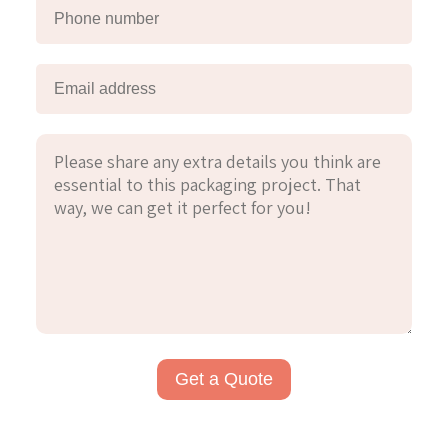
Get a Quote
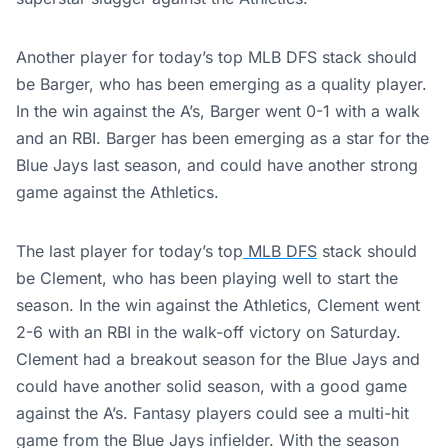
Another player for today’s top MLB DFS stack should
be Barger, who has been emerging as a quality player.
In the win against the A’s, Barger went 0-1 with a walk
and an RBI. Barger has been emerging as a star for the
Blue Jays last season, and could have another strong
game against the Athletics.
The last player for today’s top
MLB
DFS
stack should
be Clement, who has been playing well to start the
season. In the win against the Athletics, Clement went
2-6 with an RBI in the walk-off victory on Saturday.
Clement had a breakout season for the Blue Jays and
could have another solid season, with a good game
against the A’s. Fantasy players could see a multi-hit
game from the Blue Jays infielder. With the season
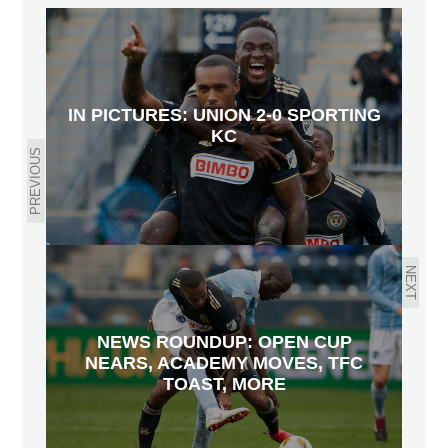
IN PICTURES: UNION 2-0 SPORTING
KC
PREVIOUS
NEXT
NEWS ROUNDUP: OPEN CUP
NEARS, ACADEMY MOVES, TFC
TOAST, MORE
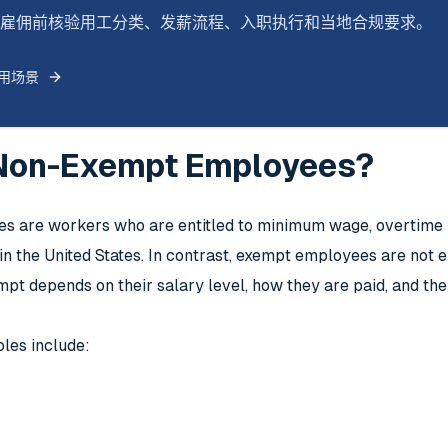
式跨境雇佣前核验用工分类、发薪流程、入职执行和当地合规要求。
用场景
Non-Exempt Employees?
 are workers who are entitled to minimum wage, overtime pa
n the United States. In contrast, exempt employees are not e
pt depends on their salary level, how they are paid, and the
les include:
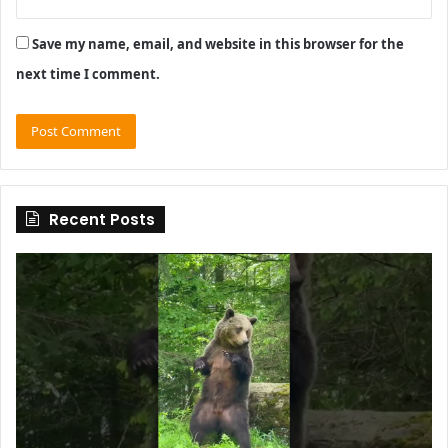
Save my name, email, and website in this browser for the
next time I comment.
Recent Posts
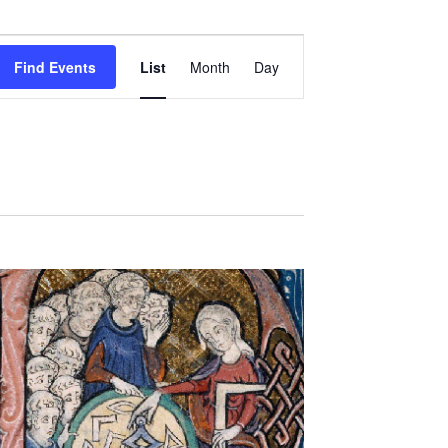
Event
Views
Find Events
List
Month
Day
Navigation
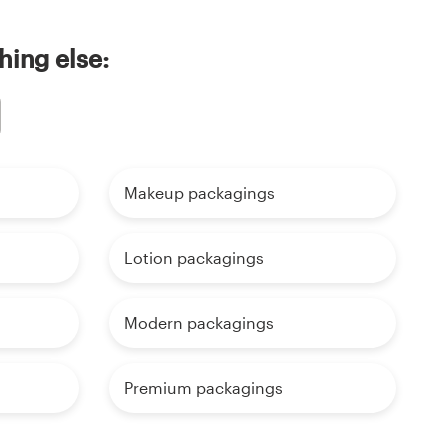
hing else:
Makeup packagings
Lotion packagings
Modern packagings
Premium packagings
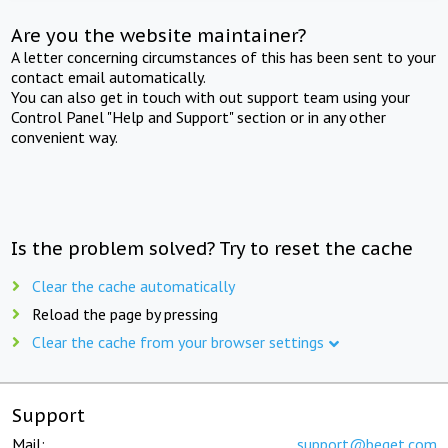
Are you the website maintainer?
A letter concerning circumstances of this has been sent to your
contact email automatically.
You can also get in touch with out support team using your
Control Panel "Help and Support" section or in any other
convenient way.
Is the problem solved? Try to reset the cache
Clear the cache automatically
Reload the page by pressing
Clear the cache from your browser settings
Support
Mail:
support@beget.com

**Your task:**
Reproduce each line from the data that has "been" in it.

**Written response:**
be Barger, who has been emerging as a quality player.
and an RBI. Barger has been emerging as a star for the
be Clement, who has been playing well to start the
A letter concerning circumstances of this has been sent to your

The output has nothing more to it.